## Supplied entries:
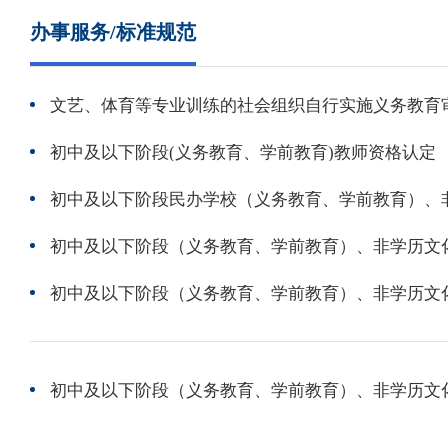
办事服务/标准规范
文艺、体育等专业训练的社会组织自行实施义务教育
初中及以下阶段(义务教育、学前教育)教师资格认定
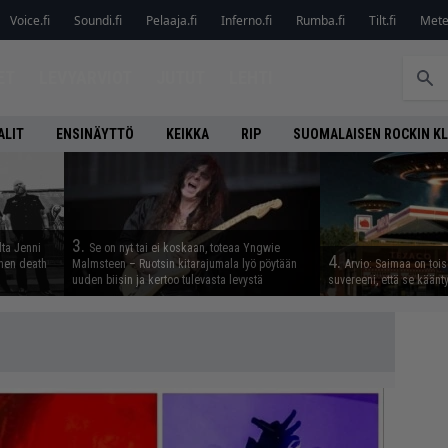
Voice.fi
Soundi.fi
Pelaaja.fi
Inferno.fi
Rumba.fi
Tilt.fi
Metel
ET
LEVYARVIOT
JUTUT
LEHTI
ALIT
ENSINÄYTTÖ
KEIKKA
RIP
SUOMALAISEN ROCKIN K
3.
lta Jenni
Se on nyt tai ei koskaan, toteaa Yngwie
4.
inen death
Malmsteen – Ruotsin kitarajumala lyö pöytään
Arvio: Saimaa on toise
uuden biisin ja kertoo tulevasta levystä
suvereeni, että se käänt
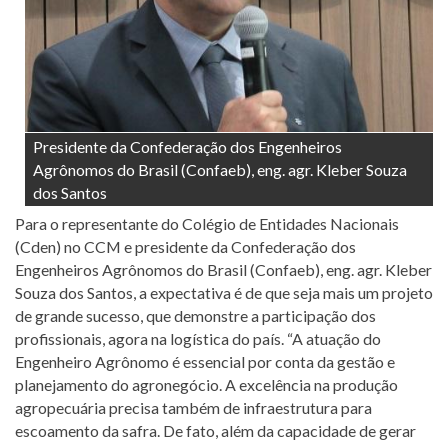
Presidente da Confederação dos Engenheiros
Agrônomos do Brasil (Confaeb), eng. agr. Kleber Souza
dos Santos
Para o representante do Colégio de Entidades Nacionais
(Cden) no CCM e presidente da Confederação dos
Engenheiros Agrônomos do Brasil (Confaeb), eng. agr. Kleber
Souza dos Santos, a expectativa é de que seja mais um projeto
de grande sucesso, que demonstre a participação dos
profissionais, agora na logística do país. “A atuação do
Engenheiro Agrônomo é essencial por conta da gestão e
planejamento do agronegócio. A excelência na produção
agropecuária precisa também de infraestrutura para
escoamento da safra. De fato, além da capacidade de gerar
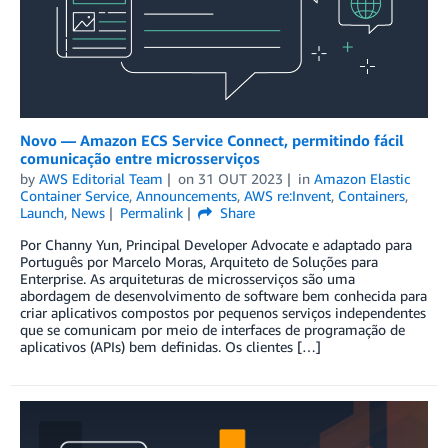
Novo — Amazon ECS Service Connect, permitindo fácil
comunicação entre microsserviços
by
AWS Editorial Team
on
31 OUT 2023
in
Amazon Elastic
Container Service
,
Announcements
,
AWS re:Invent
,
Containers
,
Launch
,
News
Permalink
Share
Por Channy Yun, Principal Developer Advocate e adaptado para
Português por Marcelo Moras, Arquiteto de Soluções para
Enterprise. As arquiteturas de microsserviços são uma
abordagem de desenvolvimento de software bem conhecida para
criar aplicativos compostos por pequenos serviços independentes
que se comunicam por meio de interfaces de programação de
aplicativos (APIs) bem definidas. Os clientes […]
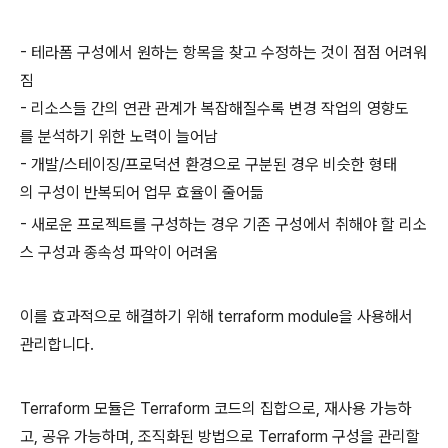
- 테라폼 구성에서 원하는 항목을 찾고 수정하는 것이 점점 어려워
짐
- 리소스들 간의 연관 관계가 복잡해질수록 변경 작업의 영향도
를 분석하기 위한 노력이 늘어남
- 개발/스테이징/프로덕션 환경으로 구분된 경우 비슷한 형태
의 구성이 반복되어 업무 효율이 줄어듦
- 새로운 프로젝트를 구성하는 경우 기존 구성에서 취해야 할 리소
스 구성과 종속성 파악이 어려움
이를 효과적으로 해결하기 위해 terraform module을 사용해서
관리합니다.
Terraform 모듈은 Terraform 코드의 집합으로, 재사용 가능하
고, 공유 가능하며, 조직화된 방법으로 Terraform 구성을 관리할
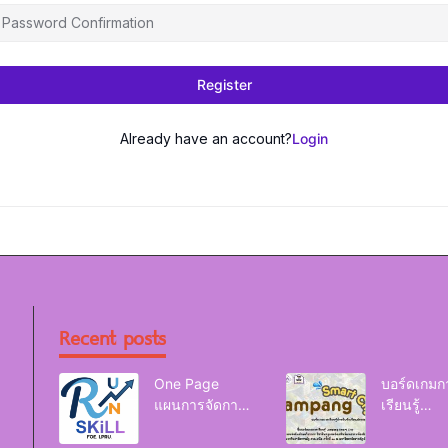
Register
Already have an account?
Login
Recent posts
One Page
บอร์ดเกมก
แผนการจัดการ
เรียนรู้
เรียนรู้ Reskill
Lampang
Upskill Newskill
Smart Cit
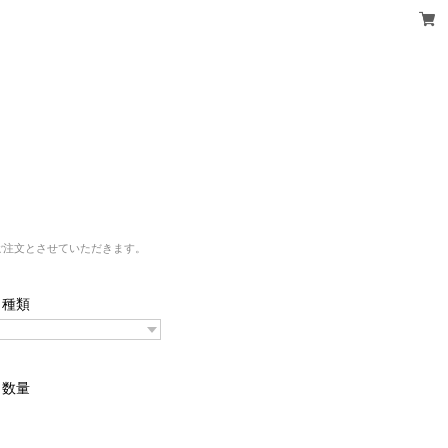
ご注文とさせていただきます。
種類
数量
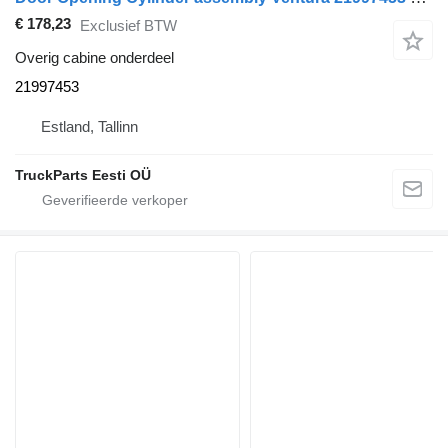
€ 178,23
Exclusief BTW
Overig cabine onderdeel
21997453
Estland, Tallinn
TruckParts Eesti OÜ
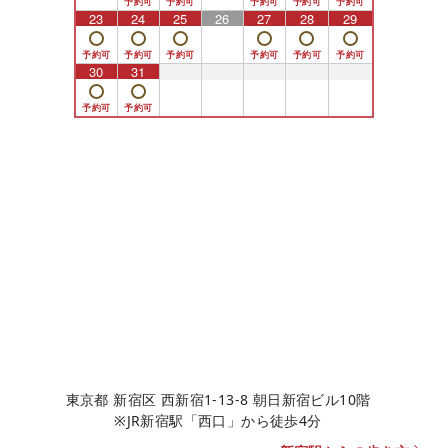
23
24
25
26
27
28
29
30
31
1
2
3
4
5
東京都 新宿区 西新宿1-13-8 朝日新宿ビル10階
※JR新宿駅「西口」から徒歩4分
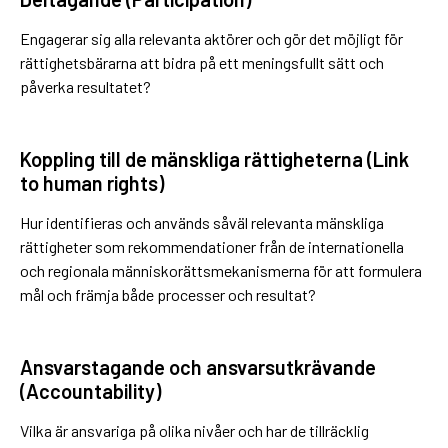
Engagerar sig alla relevanta aktörer och gör det möjligt för
rättighetsbärarna att bidra på ett meningsfullt sätt och
påverka resultatet?
Koppling till de mänskliga rättigheterna (
L
ink
to human rights)
Hur identifieras och används såväl relevanta mänskliga
rättigheter som rekommendationer från de internationella
och regionala människorättsmekanismerna för att formulera
mål och främja både processer och resultat?
Ansvarstagande och ansvarsutkrävande
(
A
ccountability)
Vilka är ansvariga på olika nivåer och har de tillräcklig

## Exercise goal:
In the records above, some lines may contain the word "Souza"; copy every one of them.

## Solution to this task:
Agrônomos do Brasil (Confaeb), eng. agr. Kleber Souza
Souza dos Santos, a expectativa é de que seja mais um projeto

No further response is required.